Small Funds are Growing 1997

1997

A study by Strategic Insight, a fund consultancy in New York, found that small- to medium-sized American management companies have grown their assets much faster during the 1990s bull market than the industry's behemoths have done.

The assets of the 18 managers that had $10 billion or more under management in December 1990 rose by 273 percent through January, slightly more than the growth in the American stock market. Smaller managers — those with assets in 1990 between $500 million and $3 billion — did much better, increasing their size by 399 percent.

An obituary for smaller funds had been written in October 1995 by researchers at Goldman, Sachs & Co. who said that "there are too many management companies relative to the flow of available new assets" and that large companies had the best hope of thriving in that environment.

The Strategic Insight study indicates that it is not working that way. "Manager size or parent-company resources do not consistently correlate with net inflows and asset growth," a summary says. "So far, the entrepreneurial and creative nature of the business has allowed many small companies to be very successful."

One creative marketing strategy is the so-called fund supermarket, such as the Mutual Fund Marketplace operated by Charles Schwab & Co., which allows account holders to buy funds from a number of managers over the phone and without sales charges. Some of the fastest-growing fund families on the Strategic Insight list of small managers participate in the Schwab program.

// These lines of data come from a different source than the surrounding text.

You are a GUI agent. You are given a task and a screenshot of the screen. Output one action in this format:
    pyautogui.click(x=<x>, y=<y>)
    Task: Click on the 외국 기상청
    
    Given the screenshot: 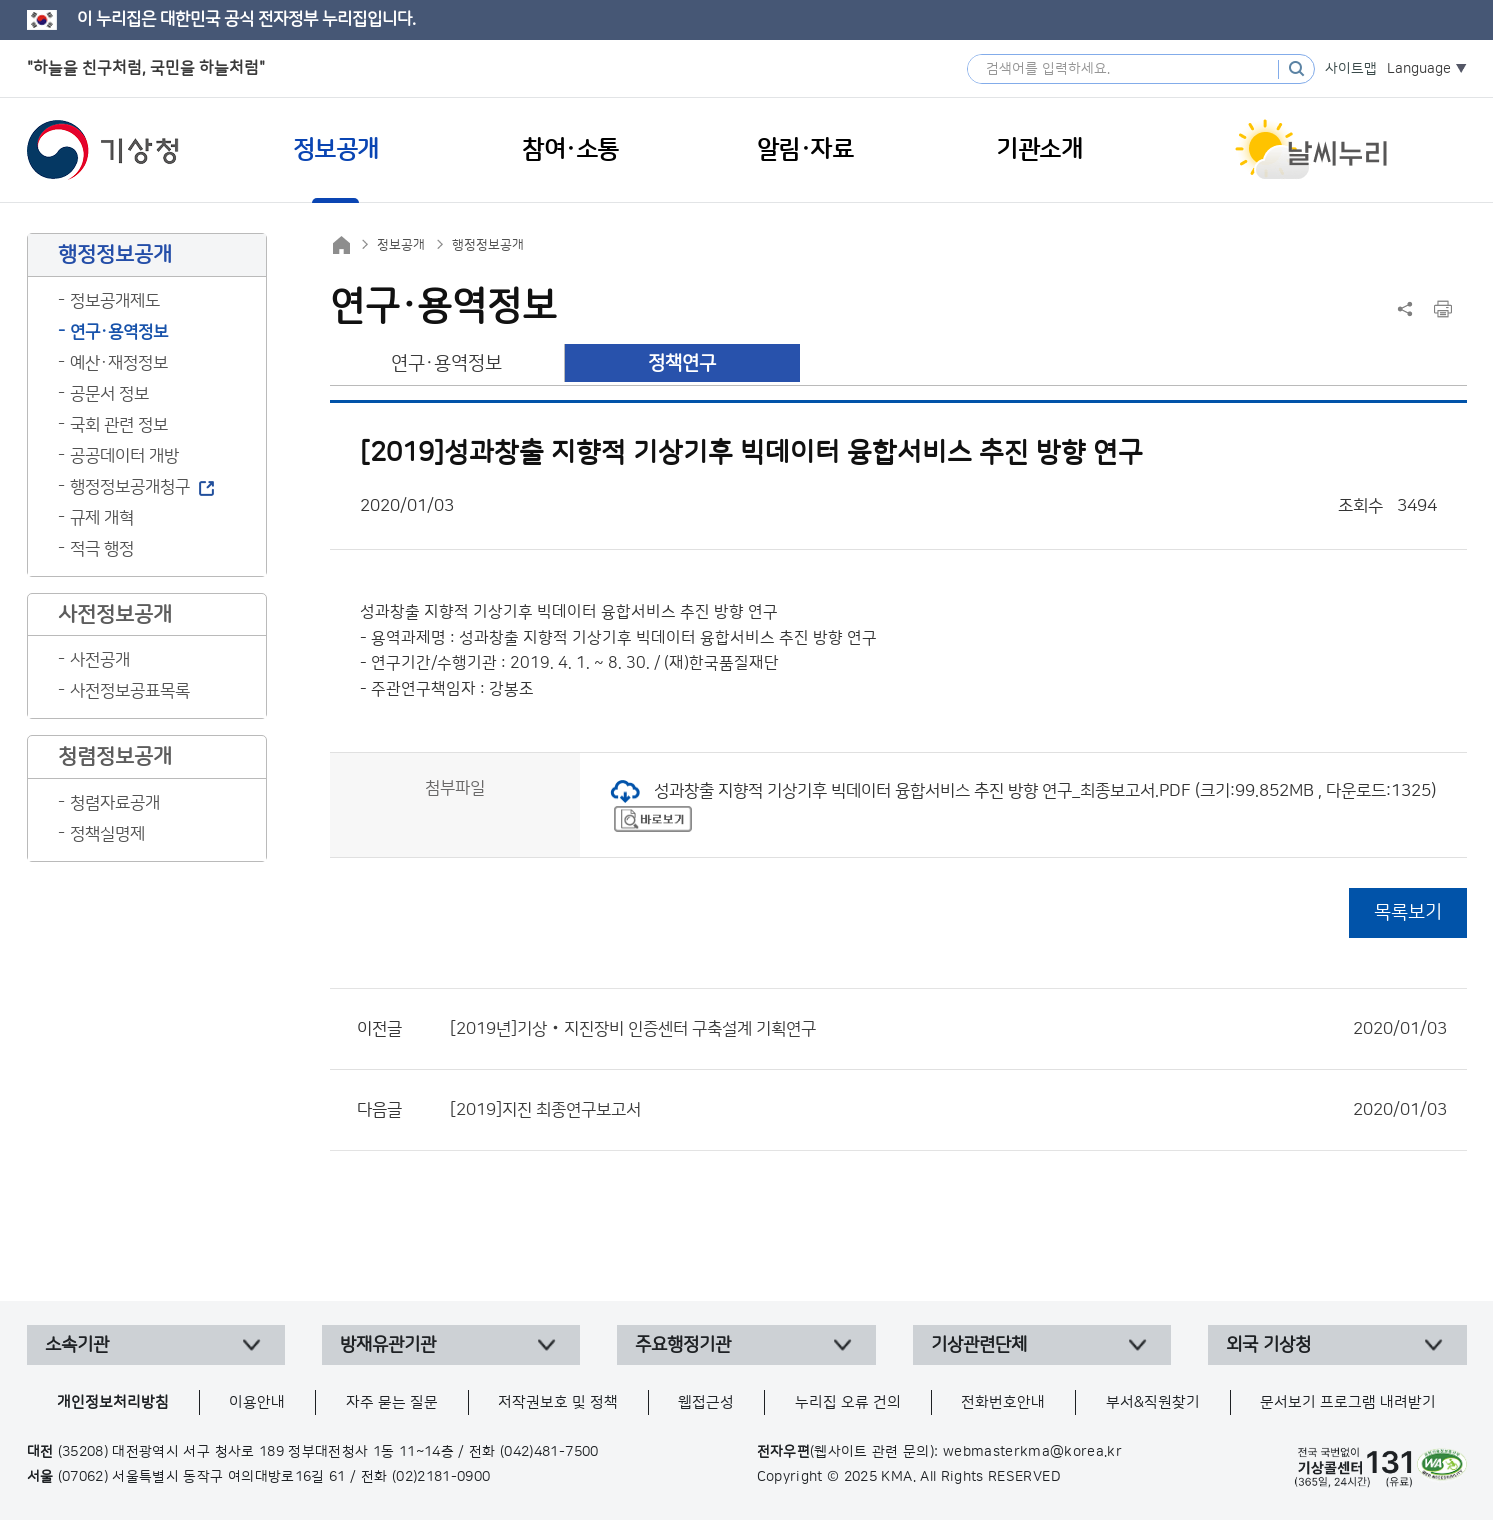 What is the action you would take?
    pyautogui.click(x=1268, y=1345)
    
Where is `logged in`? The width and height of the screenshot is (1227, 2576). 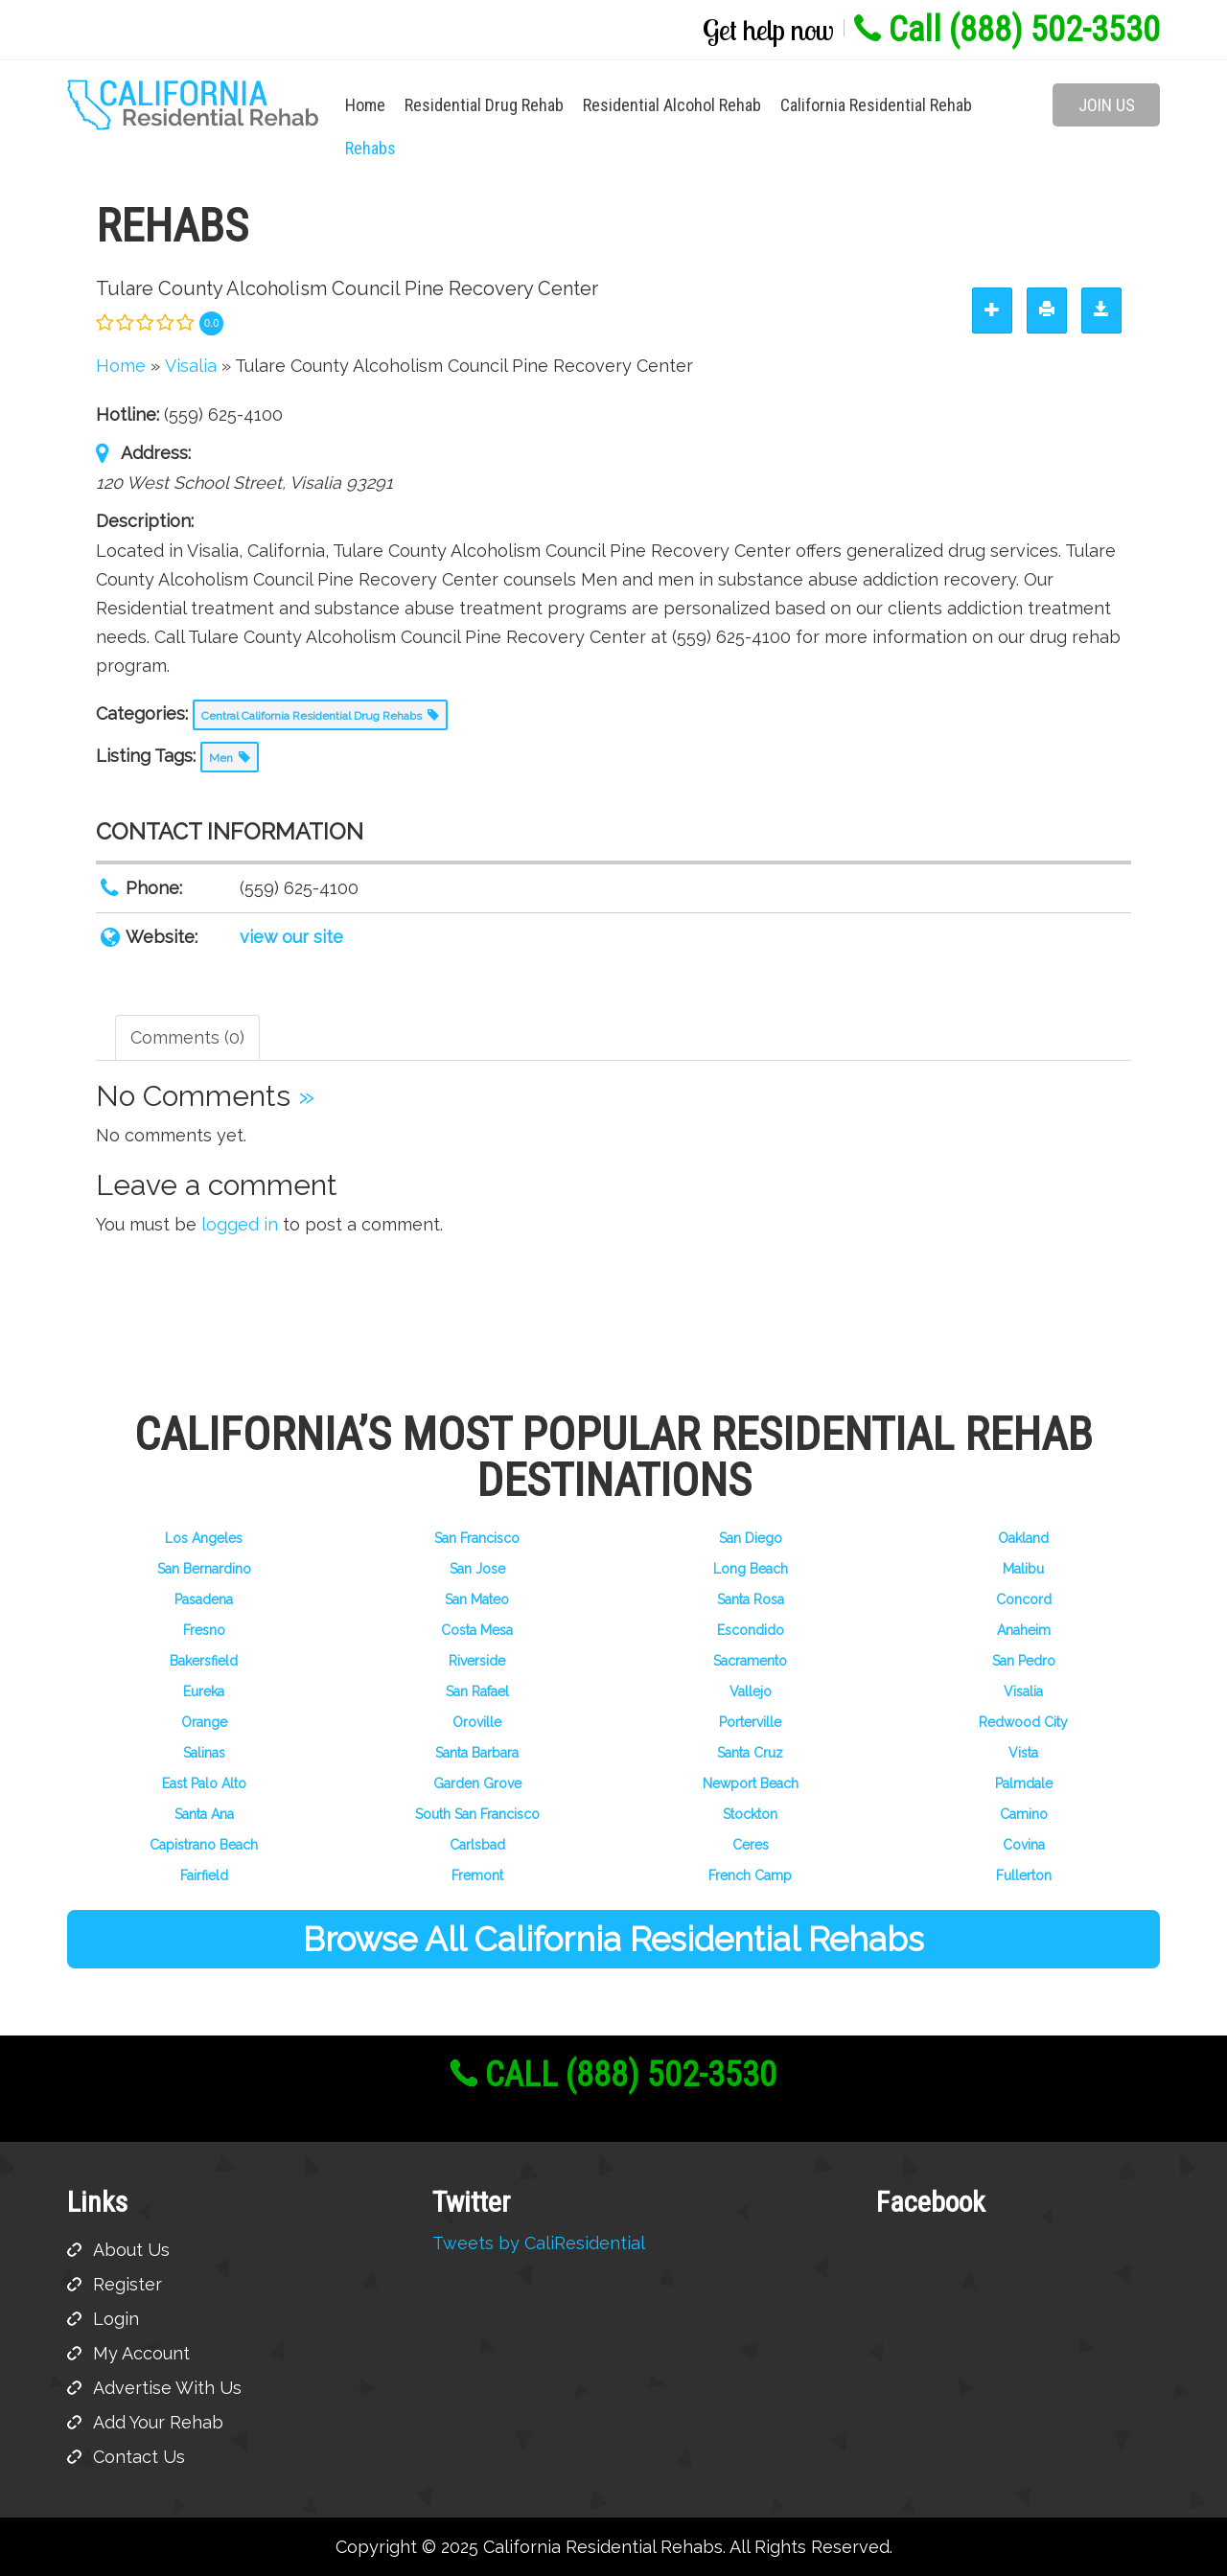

Small companies are benefiting from another trend in the business: outsourcing. Diana Mackay, managing director in Europe for Lipper Analytical Services, said a big U.S. fund manager will often look to another company to run a portion of its assets. Because of this, she said, management talent is not concentrated at a few companies. In Europe, by contrast, the attitude among portfolio managers is that you either work at a big bank or you work nowhere. "It has a lot to do with the old approach in the industry," she said, "the need for banks to offer all products and services."